Variations in temperature, residual stress, and distortion in collaborative robot-assisted patterned additive manufacturing

Abstract

Collaborative robots (COBOT) offer advantages over traditional robots by reducing the need for path programming, enhancing safety for human interaction, and improving user-friendliness and productivity, making them suitable for additive manufacturing of large and complex parts. COBOT simplifies path planning in patterned additive manufacturing by using teaching points where a complex deposition pattern can be represented by a few key coordinates. However, the selection of teaching points significantly affects the temperature fields, deposit geometry, residual stresses, and distortion, and these effects are not well understood. Here we use a combined experimental and computational approach to study the effects of four patterns with different teaching points (4, 5, 6, and 8) during wire arc-directed energy deposition (WA-DED) of stainless steel. Experiments are performed using an in-house COBOT-assisted WA-DED system. Finite element modeling is done to compute temperature fields, deposit geometry, residual stresses, and distortion.
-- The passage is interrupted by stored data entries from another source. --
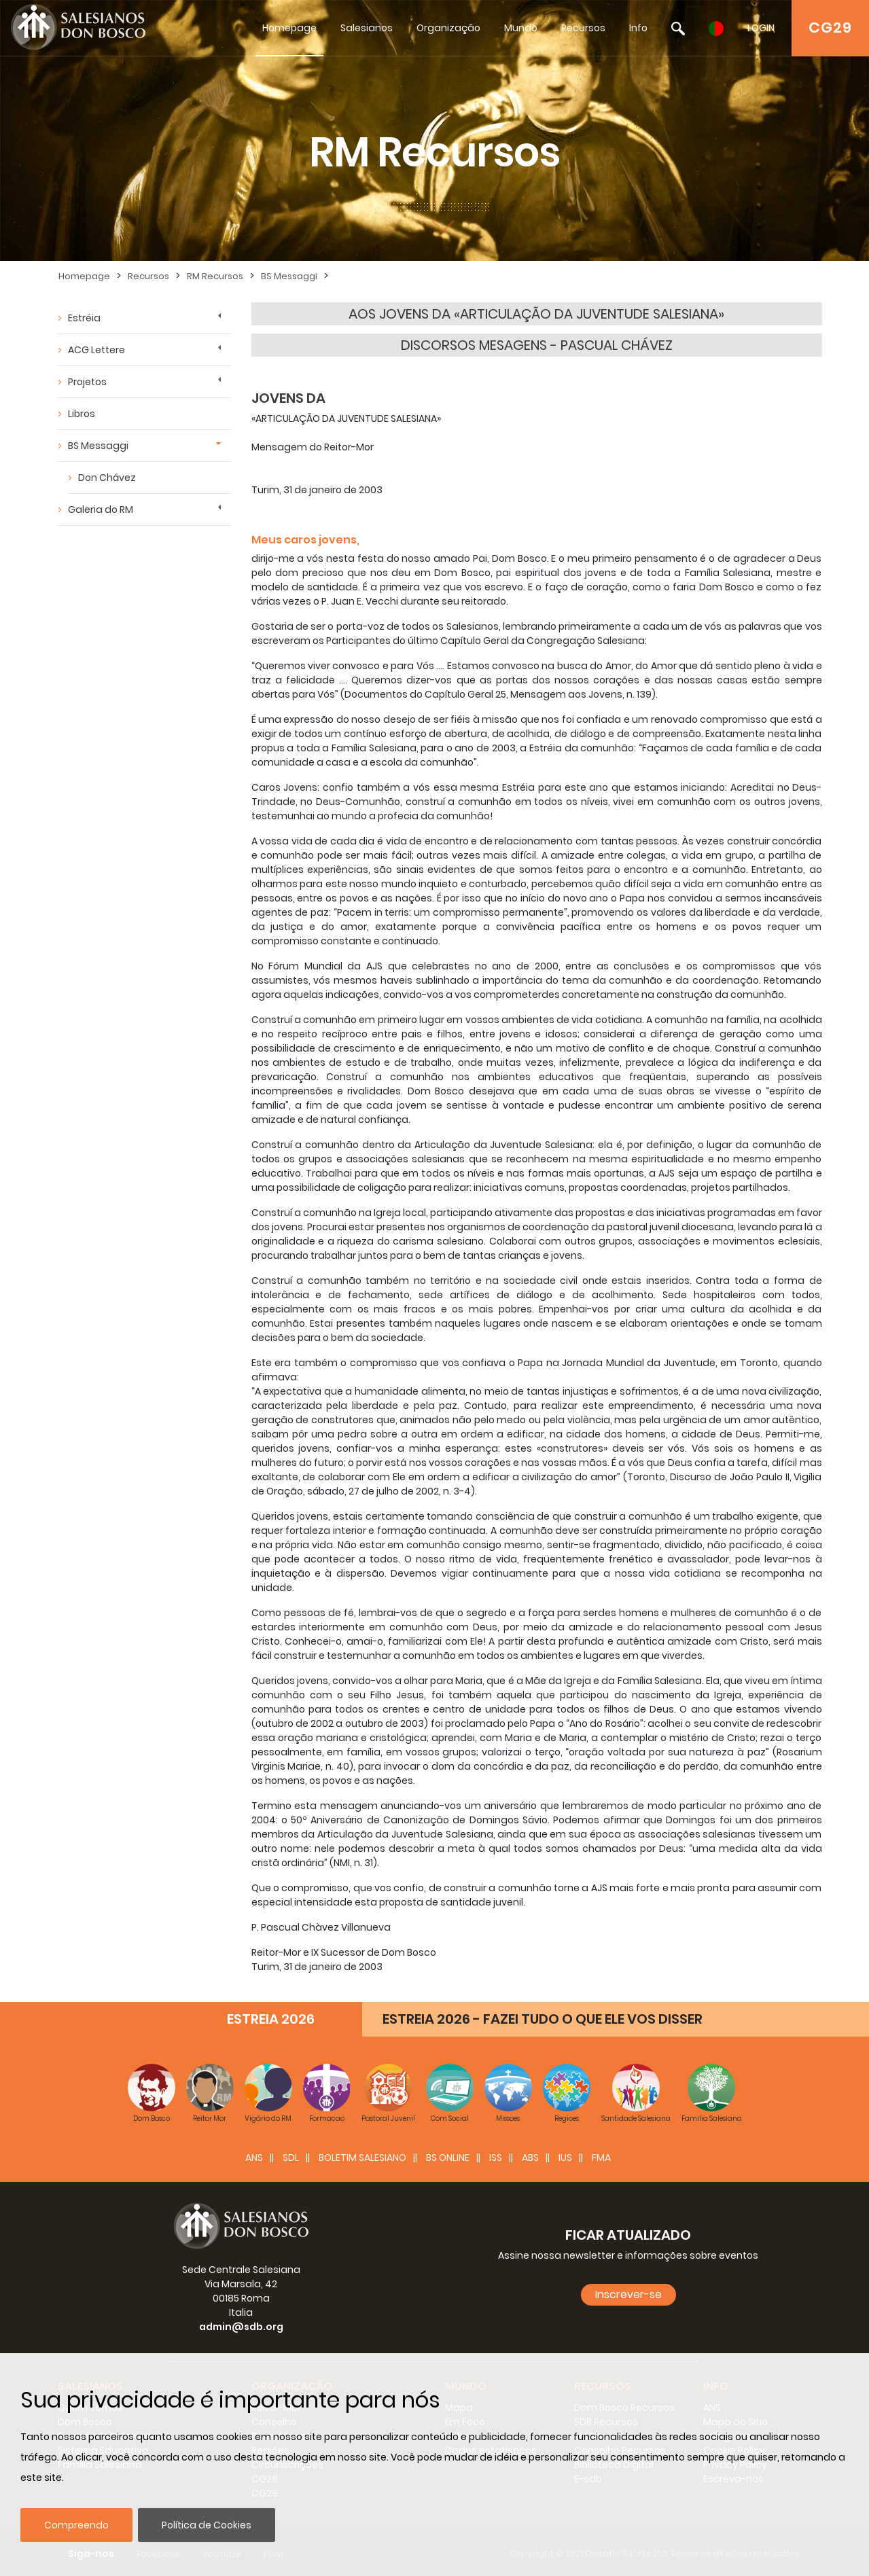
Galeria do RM (100, 509)
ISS (495, 2157)
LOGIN (761, 28)
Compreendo (76, 2525)
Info (638, 28)
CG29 (830, 27)
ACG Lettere (96, 350)
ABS (530, 2157)
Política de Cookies (206, 2525)
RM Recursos (215, 276)
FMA (601, 2157)
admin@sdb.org (241, 2326)
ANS (254, 2157)
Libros (81, 414)
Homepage (289, 28)
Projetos (87, 382)
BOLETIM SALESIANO (362, 2157)
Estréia (84, 318)
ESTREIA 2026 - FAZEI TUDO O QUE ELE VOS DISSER (543, 2018)
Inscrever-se (628, 2294)
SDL (291, 2157)
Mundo (520, 28)
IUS (565, 2157)
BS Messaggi (289, 276)
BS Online (447, 2157)
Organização (448, 28)
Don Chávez (107, 477)
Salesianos (366, 28)
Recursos (583, 28)
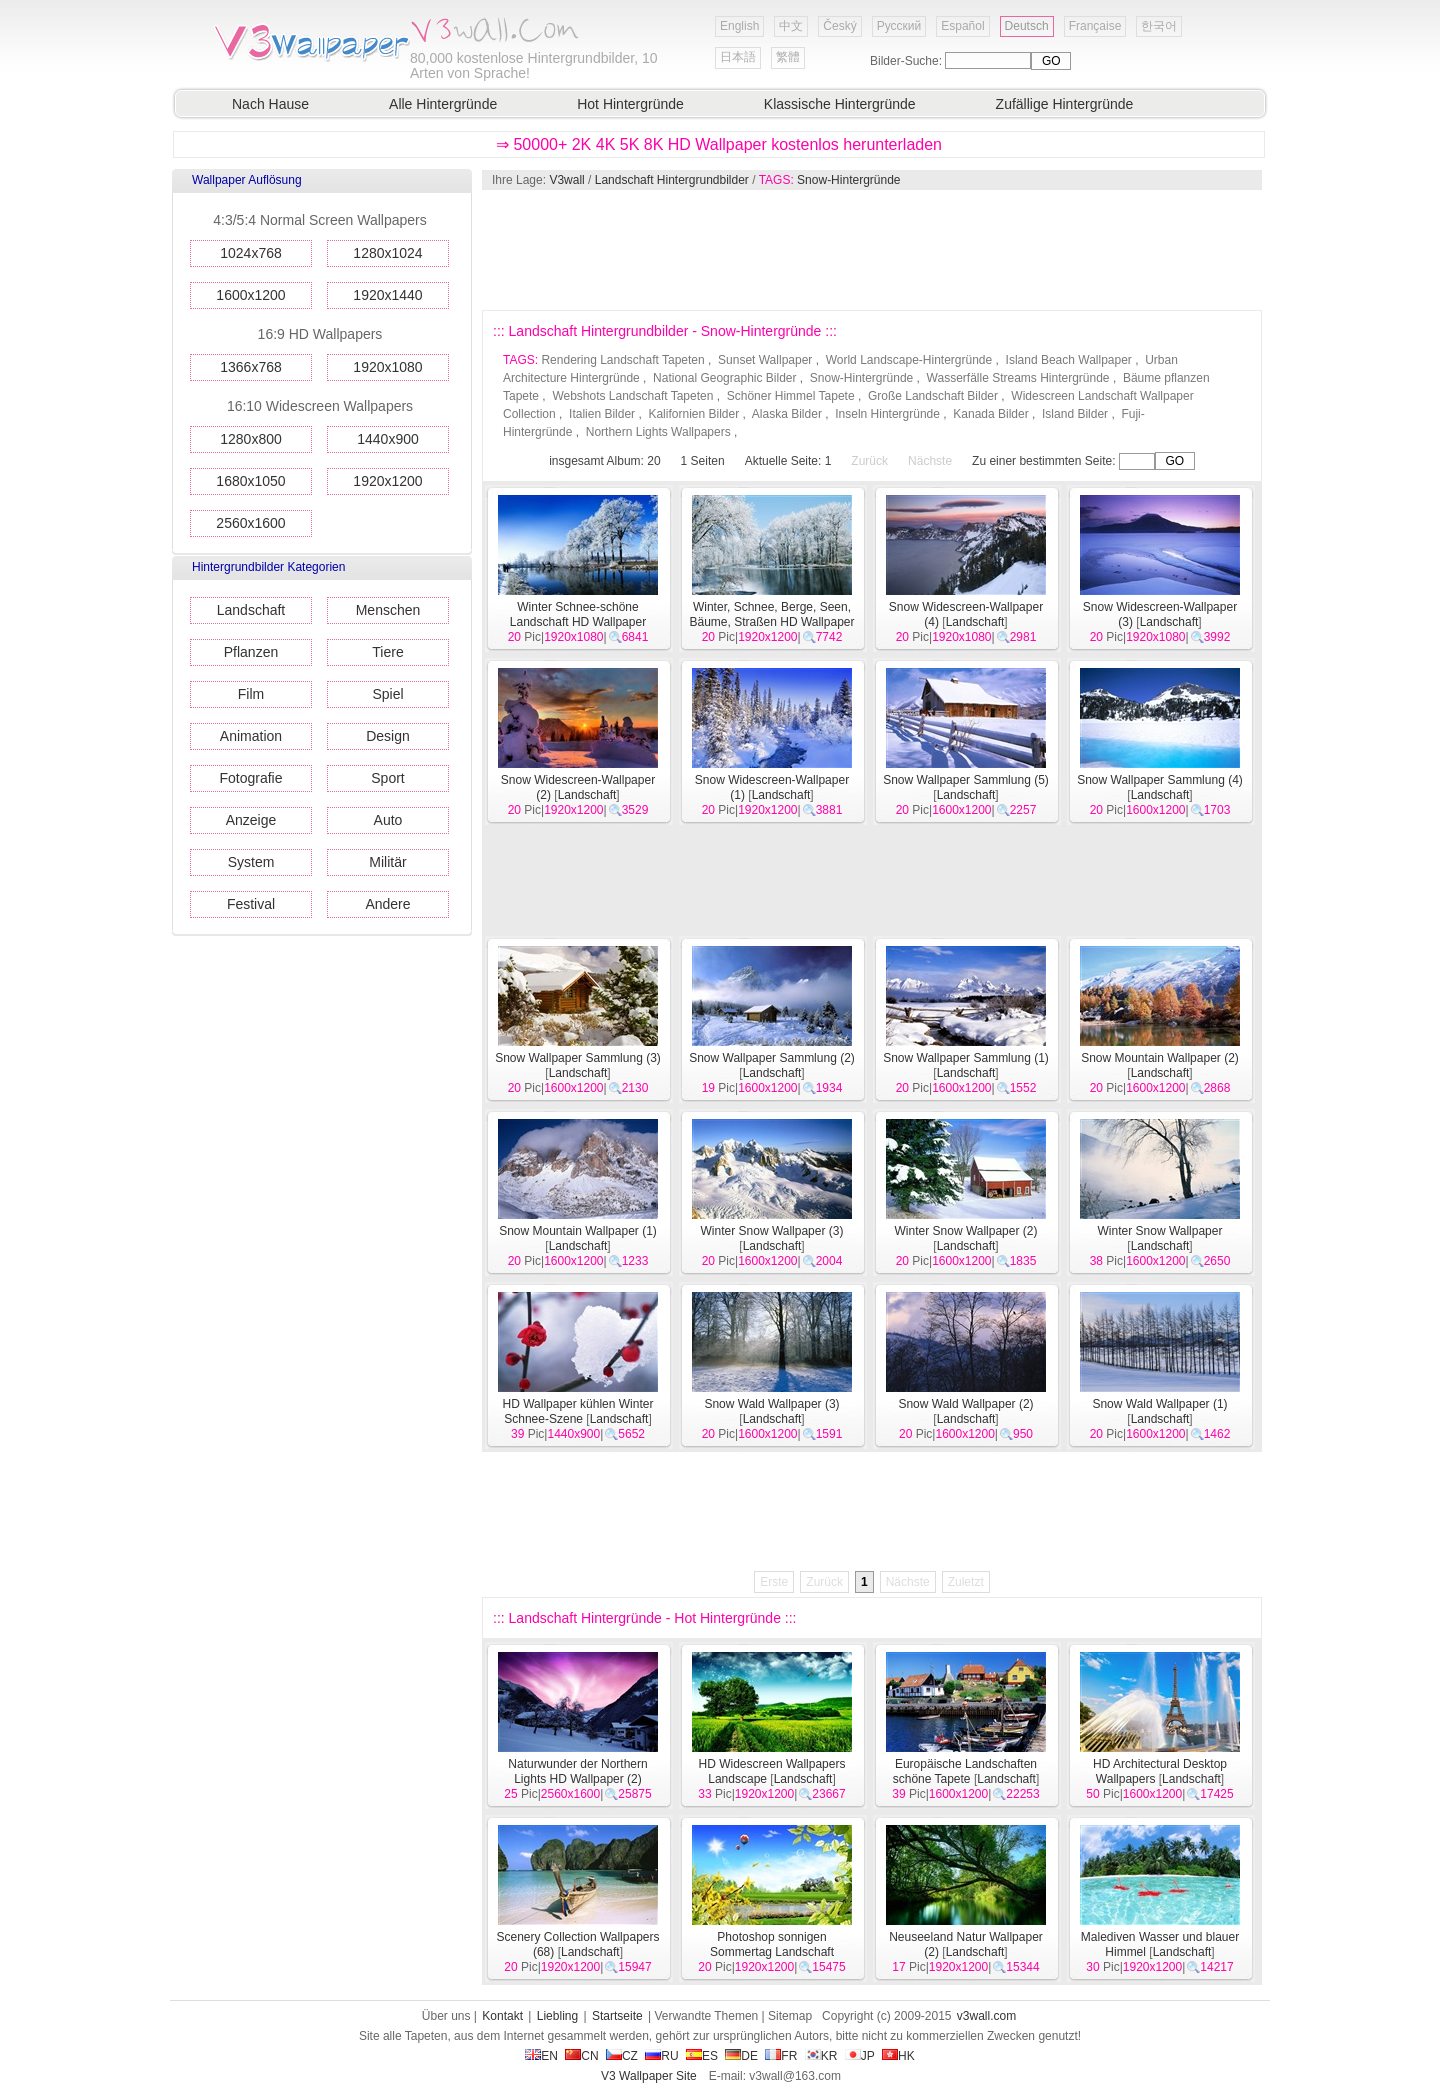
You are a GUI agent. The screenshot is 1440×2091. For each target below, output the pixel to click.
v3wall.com (986, 2016)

We concluded that the distribution of residual stress varies notably with different deposition patterns, even though the maximum stress values are not significantly different. Stress tends to accumulate at sharp corners where the arc heat source stays longer. In addition, thermal distortion is present in all parts due to variations in the temperature field, with the highest distortion occurring farthest from the molten pool. However, overall distortion remains comparable across parts due to a consistent total heat input.